In one or more embodiments, the content of periodic acid may be 0.1 to 5 weight percent, preferably 0.5 to 3 weight percent, based on the total weight of the etchant composition. If the content of periodic acid is less than 0.1 weight percent, the etching rate of the ruthenium metal film may be reduced due to the reduced oxidizing ability of periodic acid, and if the content of periodic acid exceeds 5 weight percent, the mixing stability may be reduced.

Ammonium ions, as cations represented by NH4+, are used to adjust the pH value of the etching solution composition according to the present invention, and promote the etching of the ruthenium metal film by periodic acid through electrical interaction with anions on the surface of the ruthenium oxide film.

In one or more embodiments, ammonium ions can be understood as a concept including the formation of ammonium ions by bonding with anions so that they can dissociate in an aqueous solution to generate ammonium ions. Examples of the anions may include acetate (C2H3O4-), sulfate (SO42-), aminosulfonate (H2NO3S-), formate (CHO2-), oxalate (C2O42-), benzoate (C7H5O2-), persulfate (SO52- or S2O82-), carbonate (CO32-), carbamate (NH2COO-), chloride (Cl-) and phosphate (PO42-), but are not limited thereto.

In one or more embodiments, the form of ammonium ions bonded with anions may be at least one of ammonium acetate, ammonium sulfate, ammonium sulfamate, ammonium formate, ammonium oxalate, ammonium benzoate, ammonium persulfate, ammonium carbonate, ammonium carbamate, ammonium chloride, and ammonium phosphate).

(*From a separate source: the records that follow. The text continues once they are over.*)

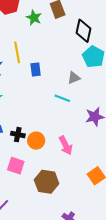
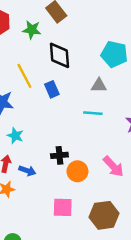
black diamond: (83, 31) -> (60, 55), moved
gray triangle: (74, 78) -> (99, 85), turned 40
black cross: (18, 135) -> (59, 155), moved

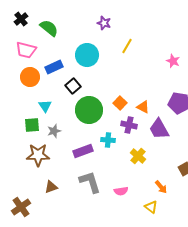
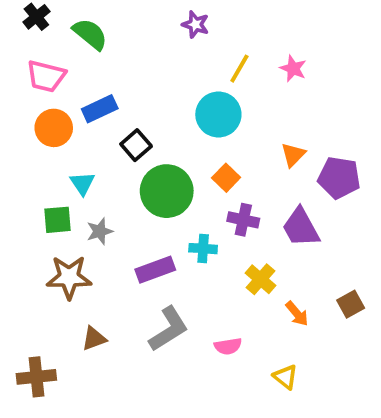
cyan circle: (87, 55) -> (218, 114), moved
pink star: (173, 61) -> (293, 69), moved
orange triangle: (143, 107) -> (293, 155), moved, turned 48
gray L-shape: (90, 182) -> (169, 329), turned 75
orange arrow: (161, 187) -> (297, 314), moved
brown cross: (21, 207) -> (36, 377), turned 30

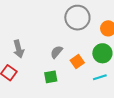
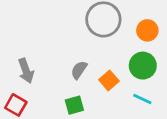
cyan line: (100, 77) -> (142, 99), turned 48

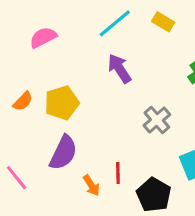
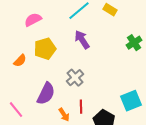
yellow pentagon: (62, 103) -> (45, 49), moved
gray cross: (157, 120) -> (75, 78), moved

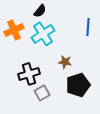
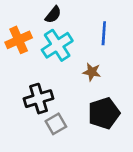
blue line: (88, 27) -> (104, 33), moved
brown star: (65, 62) -> (92, 72), moved

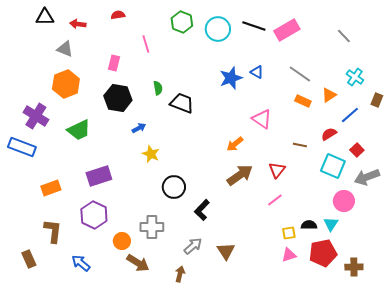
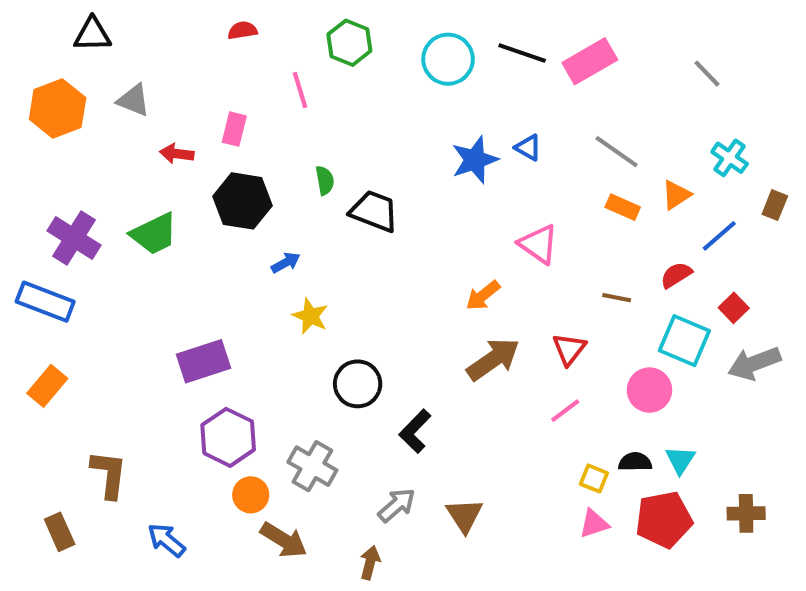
green hexagon: (182, 22) -> (349, 43), moved
red arrow: (78, 24) -> (177, 154), moved
orange hexagon: (66, 84) -> (58, 108), moved
green trapezoid: (79, 130) -> (154, 234), moved
orange rectangle: (51, 188) -> (47, 386), moved, turned -30
pink circle: (344, 201) -> (649, 390), moved
purple hexagon: (94, 215) -> (228, 437), moved
gray cross: (152, 227) -> (312, 466), turned 30
yellow square: (289, 233) -> (594, 478), turned 32
brown cross: (354, 267) -> (746, 513), moved

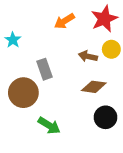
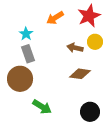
cyan star: (13, 40) -> (26, 34), moved
gray rectangle: (44, 69) -> (28, 54), moved
black circle: (105, 117) -> (90, 112), moved

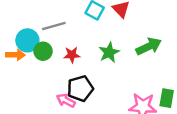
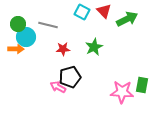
gray line: (54, 26) -> (48, 25), turned 30
green arrow: (149, 46) -> (127, 19), moved
green circle: (43, 51) -> (18, 24), moved

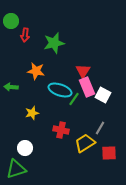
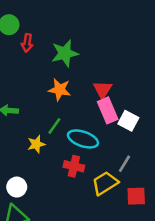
orange star: (36, 71) -> (60, 90), moved
cyan ellipse: (60, 90) -> (83, 139), moved
green line: (74, 99) -> (54, 126), moved
white circle: (25, 148) -> (17, 187), moved

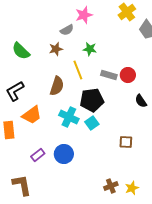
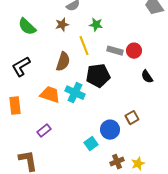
orange trapezoid: (32, 115) -> (50, 95), moved, turned -125
cyan square: (92, 123) -> (91, 144), moved
brown square: (126, 142) -> (132, 118), turned -32
blue circle: (64, 154) -> (110, 130), moved

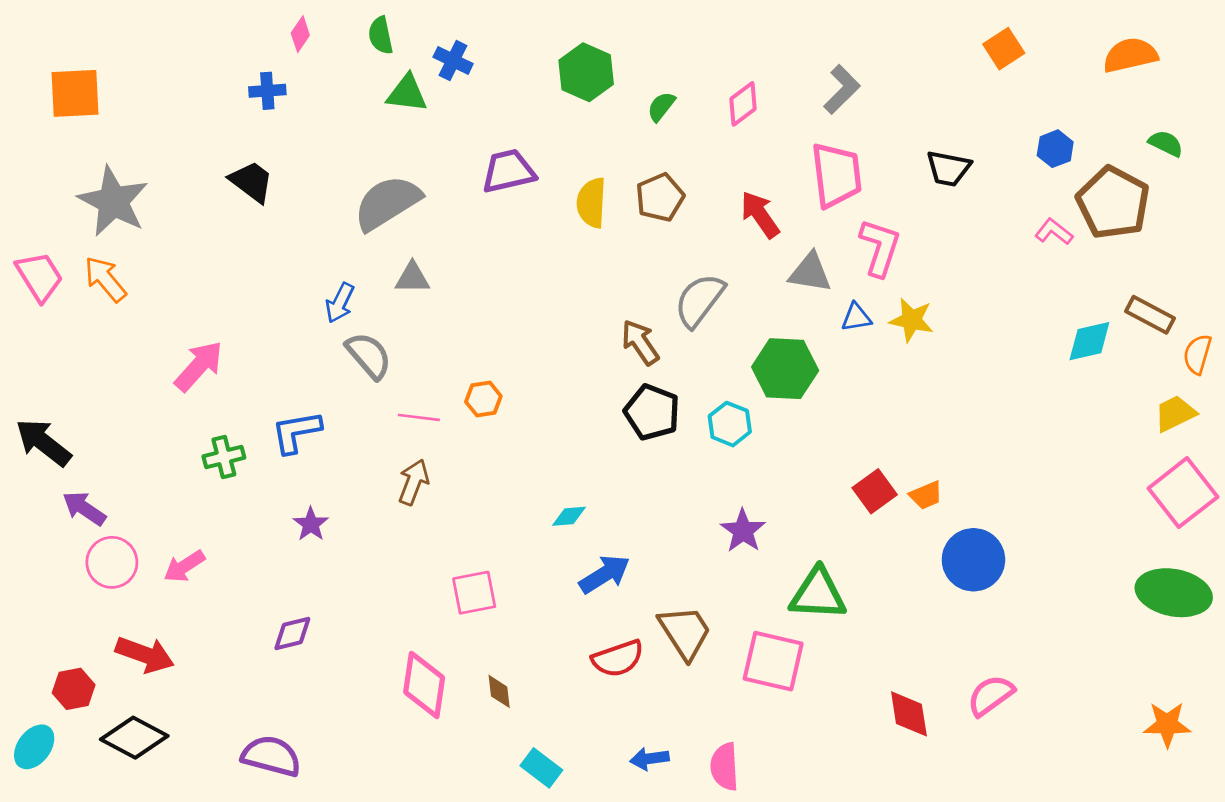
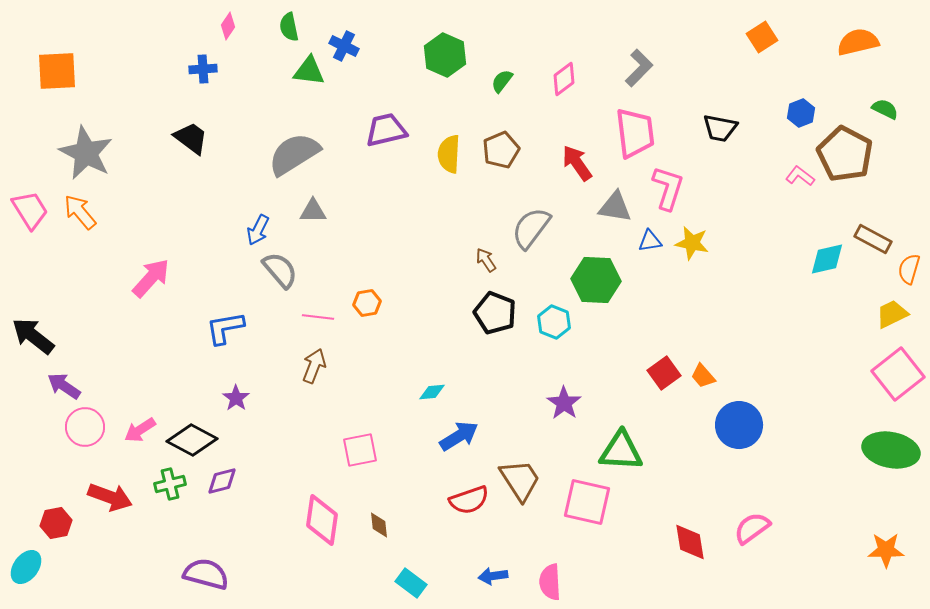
brown arrow: (640, 342) -> (486, 260), size x0.7
green cross: (224, 457) -> (170, 484), moved
orange trapezoid: (926, 495) -> (703, 376), turned 72
black diamond: (134, 738) -> (192, 440), moved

In one or more embodiments, the ammonium ions may not include ammonia (NH3) and/or ammonium hydroxide (NH4OH). That is, the ammonium ions refer only to cations that can be expressed as NH4+, and may not include ammonia (NH3) or ammonium hydroxide (NH4OH) generated by acid-base reaction. When ammonia (NH3) and/or ammonium hydroxide (NH4OH) are added as ammonium ions, ammonia (NH3) and/or hydroxyl (OH-) dissociated from ammonium hydroxide may affect the increase in pH of the etching solution composition, resulting in a decrease in the etching rate of the ruthenium metal film.

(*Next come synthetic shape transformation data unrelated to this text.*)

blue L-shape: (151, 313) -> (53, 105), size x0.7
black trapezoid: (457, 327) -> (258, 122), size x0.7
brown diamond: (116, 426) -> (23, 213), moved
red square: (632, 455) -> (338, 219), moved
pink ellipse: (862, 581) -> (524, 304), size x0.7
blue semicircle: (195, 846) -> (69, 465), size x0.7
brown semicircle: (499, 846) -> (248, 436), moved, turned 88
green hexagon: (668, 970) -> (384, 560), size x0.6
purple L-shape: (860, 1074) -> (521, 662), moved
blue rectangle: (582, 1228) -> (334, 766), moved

In one or more embodiments, the content of ammonium ions or compounds formed by bonding between ammonium ions and anions may be 0.1 to 5 wt %, preferably 0.5 to 3 wt %, based on the total weight of the etchant composition. When the content of ammonium ions (or compounds formed by bonding between ammonium ions and anions) is less than 0.1 wt %, the electrical interaction with the negative charges on the surface of the ruthenium oxide film may be insufficient, which may result in a decrease in the etching rate of the ruthenium metal film by periodic acid. When the content of ammonium ions (or compounds formed by bonding with anions) based on the total weight of the etching solution composition exceeds 5% by weight, in order to adjust the pH value of the etching solution composition to 6 to 7.5, it is necessary to increase the content of quaternary alkylammonium hydroxide described later, but the large steric hindrance of quaternary alkylammonium hydroxide will prevent the surface of the ruthenium oxide film from being corroded, which may lead to a decrease in the etching rate of the ruthenium metal film.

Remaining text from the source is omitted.